WHAT NEEDS TO BE DONE —
Write every line below out again, exactly as given, but leave out the pictures.

DATA FOR PROCESSING —
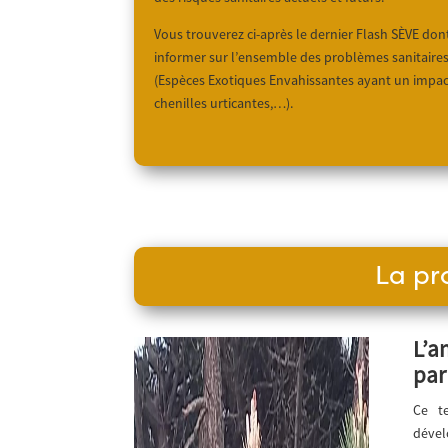
Vous trouverez ci-après le dernier Flash SÈVE don
informer sur l’ensemble des problèmes sanitaires 
(Espèces Exotiques
Envahissantes ayant un impac
chenilles urticantes,…).
La pr
L’
par
Ce t
déve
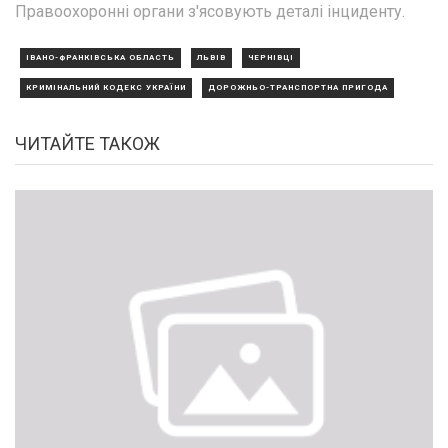
Правоохоронні органи з'ясовують деталі інциденту.
ІВАНО-ФРАНКІВСЬКА ОБЛАСТЬ
ЛЬВІВ
ЧЕРНІВЦІ
КРИМІНАЛЬНИЙ КОДЕКС УКРАЇНИ
ДОРОЖНЬО-ТРАНСПОРТНА ПРИГОДА
ЧИТАЙТЕ ТАКОЖ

ANSWER BELOW —
Vous trouverez ci-après le dernier Flash SÈVE don
informer sur l’ensemble des problèmes sanitaires 
(Espèces Exotiques
Envahissantes ayant un impac
chenilles urticantes,…).
La pr
L’
par
Ce t
déve
Правоохоронні органи з'ясовують деталі інциденту.
ІВАНО-ФРАНКІВСЬКА ОБЛАСТЬ
ЛЬВІВ
ЧЕРНІВЦІ
КРИМІНАЛЬНИЙ КОДЕКС УКРАЇНИ
ДОРОЖНЬО-ТРАНСПОРТНА ПРИГОДА
ЧИТАЙТЕ ТАКОЖ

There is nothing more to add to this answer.